Presented in this form, it's a contrived and, I hope, unconvincing argument.  Not that it matters much, even switching off right now won't stop the radiation coming into your home, so lie back and enjoy it while you can!  My purpose in citing these examples is to show you how statistics can be misused to spread alarm and despondency.  But why bother?

Well, just a few years ago, problems like this were rare.  As I mentioned, calculating just one correlation coefficient was hard yakka in the bad old days.  Calculating the several hundred correlation coefficients you would need to get one really improbable lulu was virtually impossible, so fear and alarm seldom arose.

That was before the day of the personal computer and the hand calculator.  Now you can churn out the correlation coefficients faster than you can cram the figures in, with absolutely no cerebral process being involved.

As never before, we need to be warned to approach statistics with, not a grain, but a shovelful, of salt.  The statistic which can be generated without cerebration is likely also to be considered without cerebration.  Which brings me, slowly but inexorably to the strange matter of the podiatrists, the public telephones, and the births.

Seated one night at the keyboard, I was weary and ill at ease.  I had lost one of those essential connectors which link the parts of one's computer.  Then I found the lost cord, connected up my computer, and fed it a huge dose of random data.

Well, not completely random, just, well, deliberately different.  I told it about the rattiest things I could dredge up, all sorts of odds and sods from a statistical year-book that just happened to be lying around.  In all, I found twenty ridiculously and obviously unrelated things, so there were one hundred and ninety correlation coefficients to sift through.  That seemed about right for what I was trying to do.
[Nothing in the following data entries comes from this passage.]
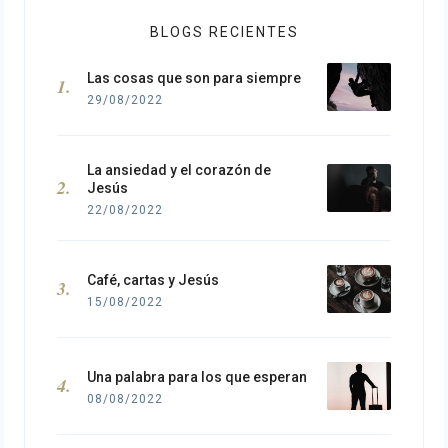
BLOGS RECIENTES
Las cosas que son para siempre
29/08/2022
La ansiedad y el corazón de
Jesús
22/08/2022
Café, cartas y Jesús
15/08/2022
Una palabra para los que esperan
08/08/2022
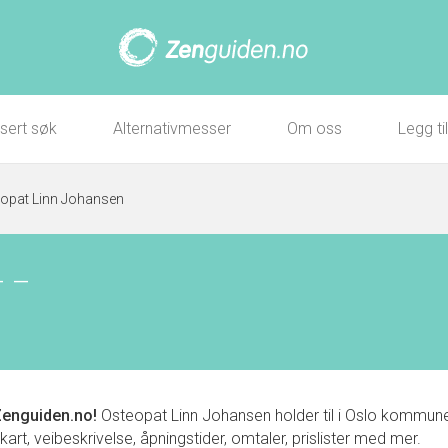
sert søk
Alternativmesser
Om oss
Legg ti
opat Linn Johansen
–
–
enguiden.no!
Osteopat Linn Johansen holder til i Oslo kommun
art, veibeskrivelse, åpningstider, omtaler, prislister med mer.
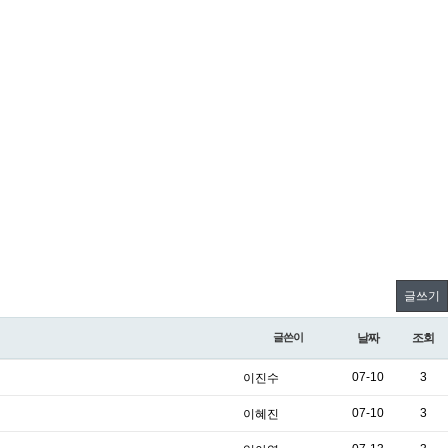
글쓰기
글쓴이
날짜
조회
07-10
3
이진수
07-10
3
이혜진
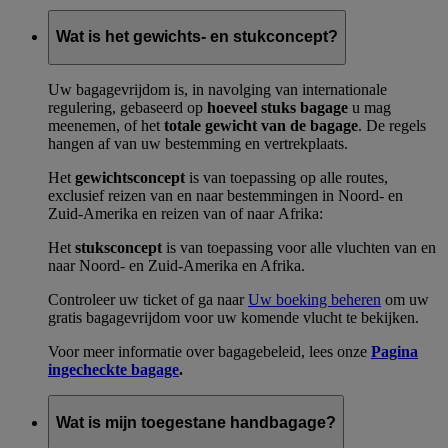
Wat is het gewichts- en stukconcept?
Uw bagagevrijdom is, in navolging van internationale
regulering, gebaseerd op
hoeveel stuks bagage
u mag
meenemen, of het
totale gewicht van de bagage
. De regels
hangen af van uw bestemming en vertrekplaats.
Het
gewichtsconcept
is van toepassing op alle routes,
exclusief reizen van en naar bestemmingen in Noord- en
Zuid-Amerika en reizen van of naar Afrika:
Het
stuksconcept
is van toepassing voor alle vluchten van en
naar Noord- en Zuid-Amerika en Afrika.
Controleer uw ticket of ga naar
Uw boeking beheren
om uw
gratis bagagevrijdom voor uw komende vlucht te bekijken.
Voor meer informatie over bagagebeleid, lees onze
Pagina
ingecheckte bagage
.
Wat is mijn toegestane handbagage?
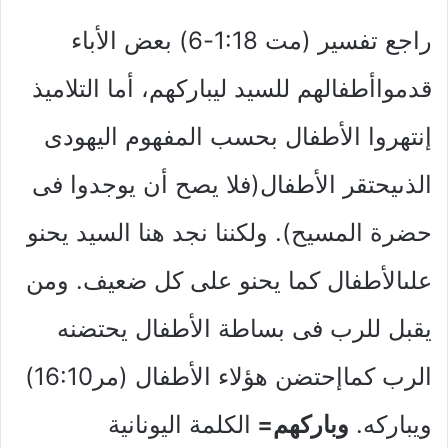
راجع تفسير (مت 1:18-6) بعض الأباء
قدمواأطفالهم للسيد ليباركهم، أما التلاميذ
إنتهروا الأطفال بحسب المفهوم اليهودى
الذىيحتقر الأطفال(فلا يصح أن يوجدوا فى
حضرة المسيح). ولكننا نجد هنا السيد يحنو
علىالأطفال كما يحنو على كل ضعيف. ومن
يقبل للرب فى بساطة الأطفال يحتضنه
الرب كماإحتضن هؤلاء الأطفال (مر16:10)
ويباركه.
وباركهم=
الكلمة اليونانية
When I was done, I pressed button B, switched on the printer, and sat back to wait for the computer to churn out the results of its labours.  The first few lines of print-out gave me no comfort, then I got a good'n, then nothing again, then a real beauty, and so it went.

At the end, I looked over the results.  I saw that NSW podiatrists' registrations showed a correlation of minus point nine eight with the number of South Australian public telephones, and minus point nine six with the Tasmanian birth rate.  The Tasmanian birth rate in turn correlated plus point nine four with the South Australian public phones. All highly improbable!

And proving nothing: I had done enough tests to get at least a few unlikely results, and I was choosing things that were all likely to vary over the years. so I looked at the figures with a sober eye (no, don't ask about the other one, it was having the night off).

Well of course the podiatrists and phones part is easy.  Quite clearly, New South Wales podiatrists are moving to South Australia and metamorphosing into public phone boxes.

Or maybe they're going to Tasmania to have their babies, or maybe Tasmanians can only fall pregnant in South Australian public phone booths.

Or maybe codswallop grows in computers which are treated unkindly.  As I said in the first part, figures can't lie, but liars can figure.

I would trust statistics any day, so long as I can find out where they came from, and I'd even trust statisticians, so long as I knew they knew their own limitations.  Most of the professional ones do know their limitations: it's the amateurs who are dangerous.

I'd even use statistics to choose the safest hospital to go to, if I had to go.  But I'd still rather not go to hospital in the first place.

After all, statistics show clearly that more people die in the average hospital than in the average home.

This would have made more sense if you started with Part 1 and Part 2.  You did?  Well done!